Upon consideration of the decision of Revelas J. in Fordham v OK Bazaars (1929) Ltd 1978) 19 ILJ 1150 (L C) we state that it is not open to the Industrial Court to issue a status quo order that has the effect of reinstating an employee who has been terminated from employment. We reckon this position has changed in South Africa where under Section 43 of the Labour Relations Amendment Act No. 9 of 1991, the court has the jurisdiction to issue status quo orders that have the effect of reinstating employees whose services have been terminated pending the finalisation of the case. This is not so in Swaziland.


This position remains the same regardless of what reasons under Section 36 of the Employment Act, the employer purports to rely on in terminating the services of the employee. If however, the notice to terminate has not taken effect, then the court in terms of Section 5 (3) may grant injunctive relief.


The Applicant's difficulties in this application are compounded by its failure to name the five employees as parties to this Application.
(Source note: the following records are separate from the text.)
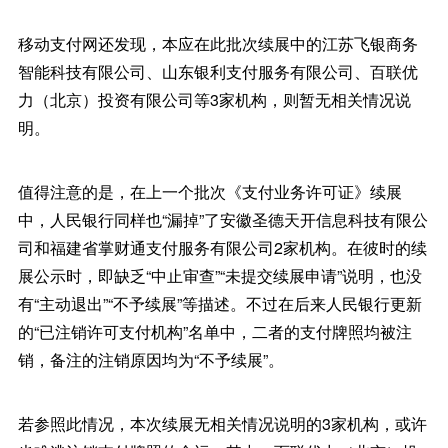
移动支付网还发现，本应在此批次续展中的江苏飞银商务
智能科技有限公司、山东银利支付服务有限公司、百联优
力（北京）投资有限公司等3家机构，则暂无相关情况说
明。
值得注意的是，在上一个批次《支付业务许可证》续展
中，人民银行同样也“漏掉”了安徽圣德天开信息科技有限公
司和福建省掌财通支付服务有限公司2家机构。在彼时的续
展公示时，即缺乏“中止审查”“未提交续展申请”说明，也没
有“主动退出”“不予续展”等描述。不过在后来人民银行更新
的“已注销许可支付机构”名单中，二者的支付牌照均被注
销，备注的注销原因均为“不予续展”。
若参照此情况，本次续展无相关情况说明的3家机构，或许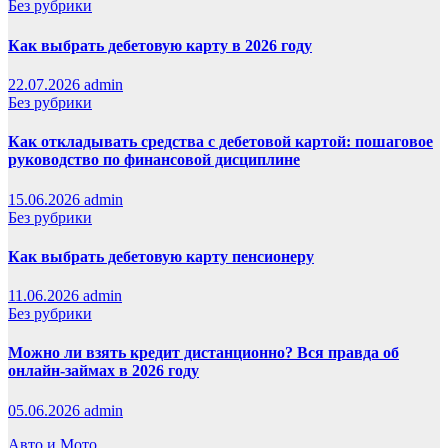
Без рубрики
Как выбрать дебетовую карту в 2026 году
22.07.2026
admin
Без рубрики
Как откладывать средства с дебетовой картой: пошаговое
руководство по финансовой дисциплине
15.06.2026
admin
Без рубрики
Как выбрать дебетовую карту пенсионеру
11.06.2026
admin
Без рубрики
Можно ли взять кредит дистанционно? Вся правда об
онлайн-займах в 2026 году
05.06.2026
admin
Авто и Мото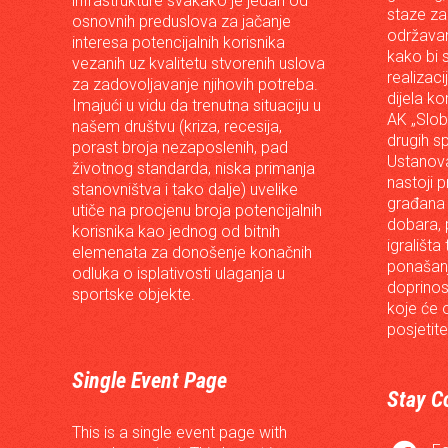
infrastrukture svakako je jedan od
staze za
osnovnih preduslova za jačanje
održavan
interesa potencijalnih korisnika
kako bi s
vezanih uz kvalitetu stvorenih uslova
realizac
za zadovoljavanje njihovih potreba.
dijela ko
Imajući u vidu da trenutna situaciju u
AK „Slob
našem društvu (kriza, recesija,
drugih s
porast broja nezaposlenih, pad
Ustanova
životnog standarda, niska primanja
nastoji p
stanovništva i tako dalje) uvelike
građana 
utiče na procjenu broja potencijalnih
dobara, p
korisnika kao jednog od bitnih
igrališta
elemenata za donošenje konačnih
ponašanj
odluka o isplativosti ulaganja u
doprinos
sportske objekte.
koje će 
posjetite
Single Event Page
Stay C
This is a single event page with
It would be an exercise in futility to issue an order of reinstatement in favour of the Applicant which is a union as opposed to the respective employees.


It is not opportune for us to consider the objection raised as regards the requirements for the grant of an interim order in view of the insuperable difficulties faced by the Applicant concerning the issue of urgency.


The Application is accordingly dismissed with no order as to costs.